What this task involves: Please transcribe exactly the lines from the first line of the records below through the line containing "A rezultat că", including both, and omit all pictures.

Extracted records:

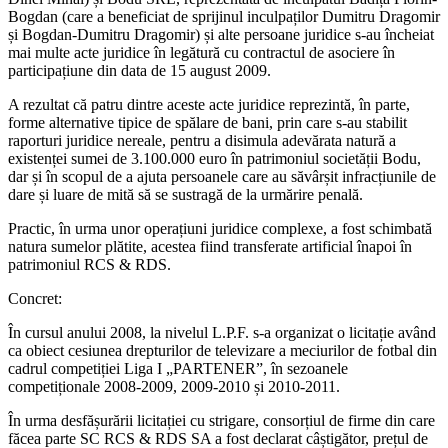
Bogdan (care a beneficiat de sprijinul inculpaților Dumitru Dragomir
și Bogdan-Dumitru Dragomir) și alte persoane juridice s-au încheiat
mai multe acte juridice în legătură cu contractul de asociere în
participațiune din data de 15 august 2009.
A rezultat că patru dintre aceste acte juridice reprezintă, în parte,
forme alternative tipice de spălare de bani, prin care s-au stabilit
raporturi juridice nereale, pentru a disimula adevărata natură a
existenței sumei de 3.100.000 euro în patrimoniul societății Bodu,
dar și în scopul de a ajuta persoanele care au săvârșit infracțiunile de
dare și luare de mită să se sustragă de la urmărire penală.
Practic, în urma unor operațiuni juridice complexe, a fost schimbată
natura sumelor plătite, acestea fiind transferate artificial înapoi în
patrimoniul RCS & RDS.
Concret:
În cursul anului 2008, la nivelul L.P.F. s-a organizat o licitație având
ca obiect cesiunea drepturilor de televizare a meciurilor de fotbal din
cadrul competiției Liga I „PARTENER”, în sezoanele
competiționale 2008-2009, 2009-2010 și 2010-2011.
În urma desfășurării licitației cu strigare, consorțiul de firme din care
făcea parte SC RCS & RDS SA a fost declarat câștigător, prețul de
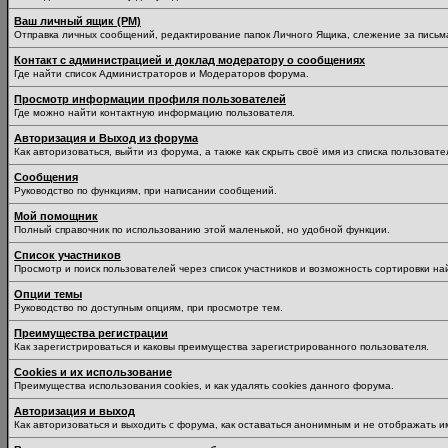
Ваш личный ящик (PM)
Отправка личных сообщений, редактирование папок Личного Ящика, слежение за пись
Контакт с администрацией и доклад модератору о сообщениях
Где найти список Администраторов и Модераторов форума.
Просмотр информации профиля пользователей
Где можно найти контактную информацию пользователя.
Авторизация и Выход из форума
Как авторизоваться, выйти из форума, а также как скрыть своё имя из списка пользоват
Сообщения
Руководство по функциям, при написании сообщений.
Мой помощник
Полный справочник по использованию этой маленькой, но удобной функции.
Список участников
Просмотр и поиск пользователей через список участников и возможность сортировки на
Опции темы
Руководство по доступным опциям, при просмотре тем.
Преимущества регистрации
Как зарегистрироваться и каковы преимущества зарегистрированного пользователя.
Cookies и их использование
Преимущества использования cookies, и как удалять cookies данного форума.
Авторизация и выход
Как авторизоваться и выходить с форума, как оставаться анонимным и не отображать и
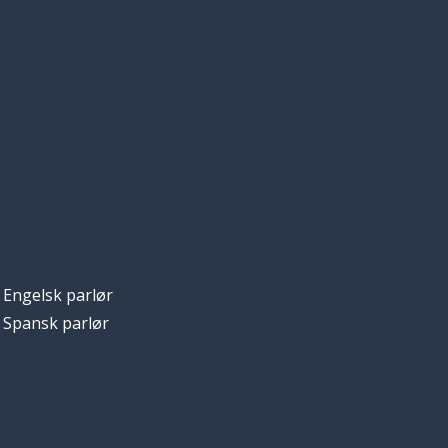
Engelsk parlør
Spansk parlør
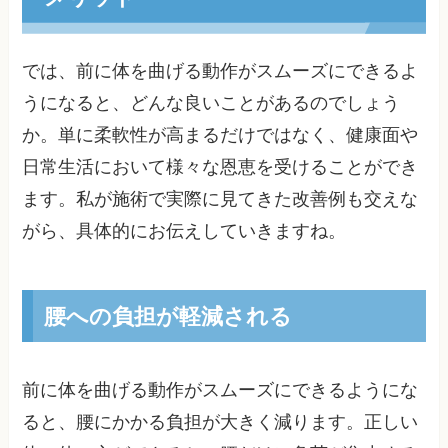
では、前に体を曲げる動作がスムーズにできるよ
うになると、どんな良いことがあるのでしょう
か。単に柔軟性が高まるだけではなく、健康面や
日常生活において様々な恩恵を受けることができ
ます。私が施術で実際に見てきた改善例も交えな
がら、具体的にお伝えしていきますね。
腰への負担が軽減される
前に体を曲げる動作がスムーズにできるようにな
ると、腰にかかる負担が大きく減ります。正しい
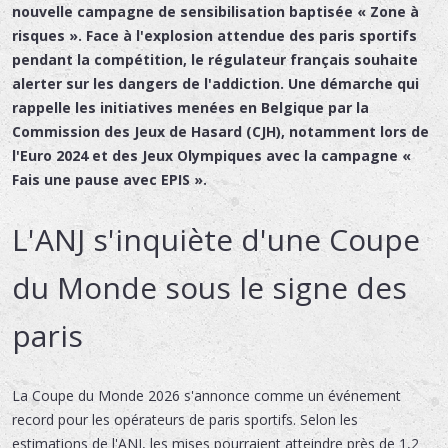
nouvelle campagne de sensibilisation baptisée « Zone à
risques ». Face à l'explosion attendue des paris sportifs
pendant la compétition, le régulateur français souhaite
alerter sur les dangers de l'addiction. Une démarche qui
rappelle les initiatives menées en Belgique par la
Commission des Jeux de Hasard (CJH), notamment lors de
l'Euro 2024 et des Jeux Olympiques avec la campagne «
Fais une pause avec EPIS ».
L'ANJ s'inquiète d'une Coupe
du Monde sous le signe des
paris
La Coupe du Monde 2026 s'annonce comme un événement
record pour les opérateurs de paris sportifs. Selon les
estimations de l'ANJ, les mises pourraient atteindre près de 1,2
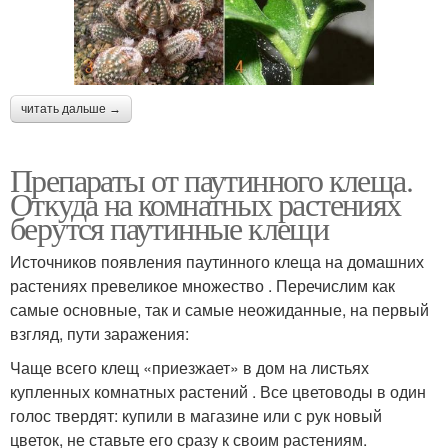
читать дальше →
Препараты от паутинного клеща.
Откуда на комнатных растениях
берутся паутинные клещи
Источников появления паутинного клеща на домашних
растениях превеликое множество . Перечислим как
самые основные, так и самые неожиданные, на первый
взгляд, пути заражения:
Чаще всего клещ «приезжает» в дом на листьях
купленных комнатных растений . Все цветоводы в один
голос твердят: купили в магазине или с рук новый
цветок, не ставьте его сразу к своим растениям.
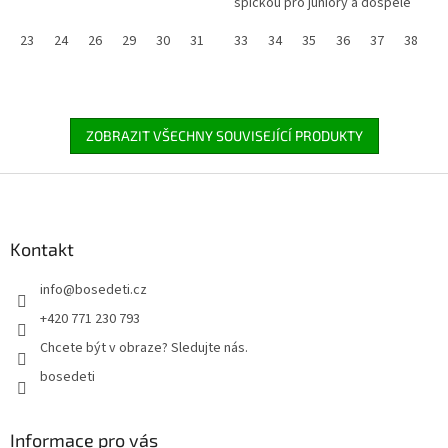
špičkou pro juniory a dospělé
23
24
26
29
30
31
32
33
33
34
34
35
36
37
38
3
ZOBRAZIT VŠECHNY SOUVISEJÍCÍ PRODUKTY
Z
á
p
a
Kontakt
t
info
@
bosedeti.cz
í
+420 771 230 793
Chcete být v obraze? Sledujte nás.
bosedeti
Informace pro vás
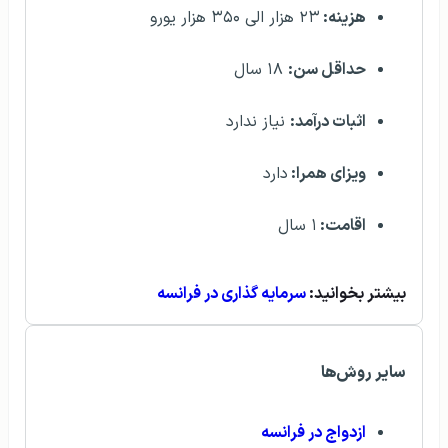
هزینه:
۲۳ هزار الی ۳۵۰ هزار یورو
حداقل سن:
۱۸ سال
اثبات درآمد:
نیاز ندارد
ویزای همرا:
دارد
اقامت:
۱ سال
بیشتر بخوانید:
سرمایه گذاری در فرانسه
سایر روش‌ها
ازدواج در فرانسه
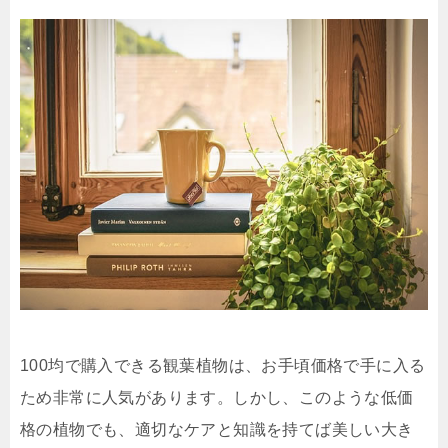
100均で購入できる観葉植物は、お手頃価格で手に入る
ため非常に人気があります。しかし、このような低価
格の植物でも、適切なケアと知識を持てば美しい大き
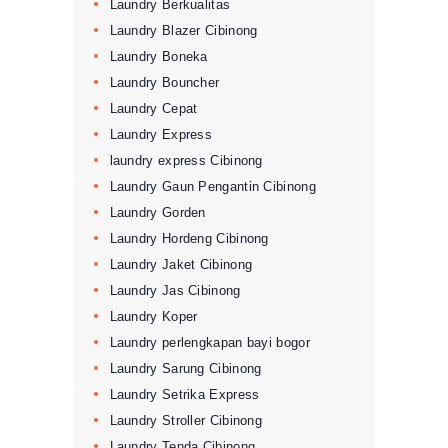
Laundry Berkualitas
Laundry Blazer Cibinong
Laundry Boneka
Laundry Bouncher
Laundry Cepat
Laundry Express
laundry express Cibinong
Laundry Gaun Pengantin Cibinong
Laundry Gorden
Laundry Hordeng Cibinong
Laundry Jaket Cibinong
Laundry Jas Cibinong
Laundry Koper
Laundry perlengkapan bayi bogor
Laundry Sarung Cibinong
Laundry Setrika Express
Laundry Stroller Cibinong
Laundry Tenda Cibinong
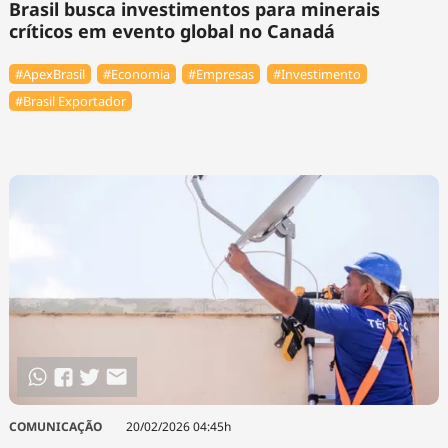
Brasil busca investimentos para minerais
críticos em evento global no Canadá
#ApexBrasil
#Economia
#Empresas
#Investimento
#Brasil Exportador
COMUNICAÇÃO
20/02/2026 04:45h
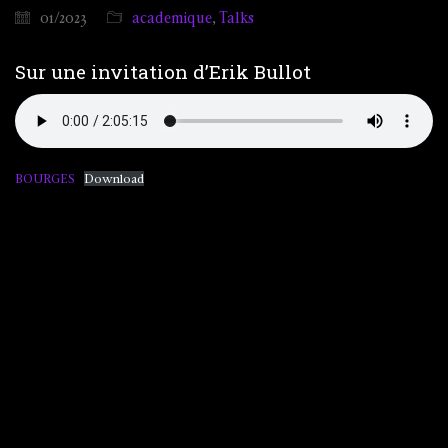
01/2023
academique
,
Talks
Sur une invitation d’Erik Bullot
BOURGES
Download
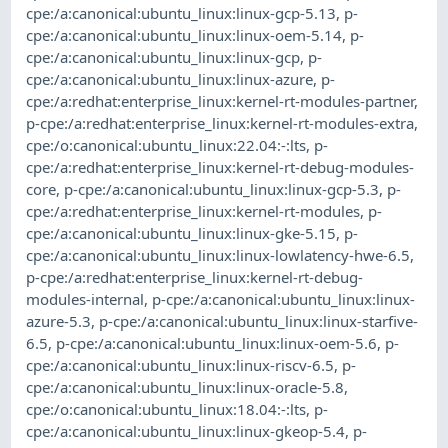
cpe:/a:canonical:ubuntu_linux:linux-gcp-5.13
,
p-
cpe:/a:canonical:ubuntu_linux:linux-oem-5.14
,
p-
cpe:/a:canonical:ubuntu_linux:linux-gcp
,
p-
cpe:/a:canonical:ubuntu_linux:linux-azure
,
p-
cpe:/a:redhat:enterprise_linux:kernel-rt-modules-partner
,
p-cpe:/a:redhat:enterprise_linux:kernel-rt-modules-extra
,
cpe:/o:canonical:ubuntu_linux:22.04:-:lts
,
p-
cpe:/a:redhat:enterprise_linux:kernel-rt-debug-modules-
core
,
p-cpe:/a:canonical:ubuntu_linux:linux-gcp-5.3
,
p-
cpe:/a:redhat:enterprise_linux:kernel-rt-modules
,
p-
cpe:/a:canonical:ubuntu_linux:linux-gke-5.15
,
p-
cpe:/a:canonical:ubuntu_linux:linux-lowlatency-hwe-6.5
,
p-cpe:/a:redhat:enterprise_linux:kernel-rt-debug-
modules-internal
,
p-cpe:/a:canonical:ubuntu_linux:linux-
azure-5.3
,
p-cpe:/a:canonical:ubuntu_linux:linux-starfive-
6.5
,
p-cpe:/a:canonical:ubuntu_linux:linux-oem-5.6
,
p-
cpe:/a:canonical:ubuntu_linux:linux-riscv-6.5
,
p-
cpe:/a:canonical:ubuntu_linux:linux-oracle-5.8
,
cpe:/o:canonical:ubuntu_linux:18.04:-:lts
,
p-
cpe:/a:canonical:ubuntu_linux:linux-gkeop-5.4
,
p-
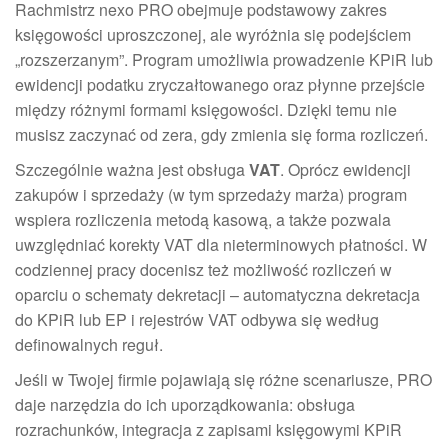
Rachmistrz nexo PRO obejmuje podstawowy zakres
księgowości uproszczonej, ale wyróżnia się podejściem
„rozszerzanym”. Program umożliwia prowadzenie KPiR lub
ewidencji podatku zryczałtowanego oraz płynne przejście
między różnymi formami księgowości. Dzięki temu nie
musisz zaczynać od zera, gdy zmienia się forma rozliczeń.
Szczególnie ważna jest obsługa
VAT
. Oprócz ewidencji
zakupów i sprzedaży (w tym sprzedaży marża) program
wspiera rozliczenia metodą kasową, a także pozwala
uwzględniać korekty VAT dla nieterminowych płatności. W
codziennej pracy docenisz też możliwość rozliczeń w
oparciu o schematy dekretacji – automatyczna dekretacja
do KPiR lub EP i rejestrów VAT odbywa się według
definowalnych reguł.
Jeśli w Twojej firmie pojawiają się różne scenariusze, PRO
daje narzędzia do ich uporządkowania: obsługa
rozrachunków, integracja z zapisami księgowymi KPiR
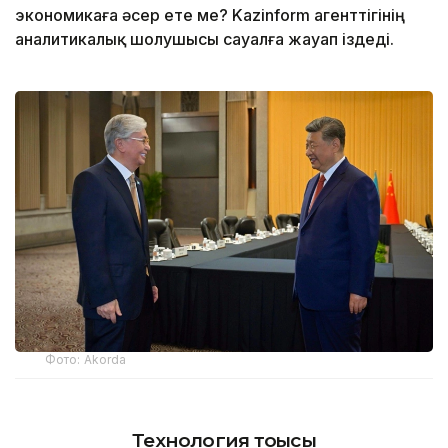
экономикаға әсер ете ме? Kazinform агенттігінің
аналитикалық шолушысы сауалға жауап іздеді.
Фото: Аkorda
Технология тоғысы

Response below:
Bogdan (care a beneficiat de sprijinul inculpaților Dumitru Dragomir
și Bogdan-Dumitru Dragomir) și alte persoane juridice s-au încheiat
mai multe acte juridice în legătură cu contractul de asociere în
participațiune din data de 15 august 2009.
A rezultat că patru dintre aceste acte juridice reprezintă, în parte,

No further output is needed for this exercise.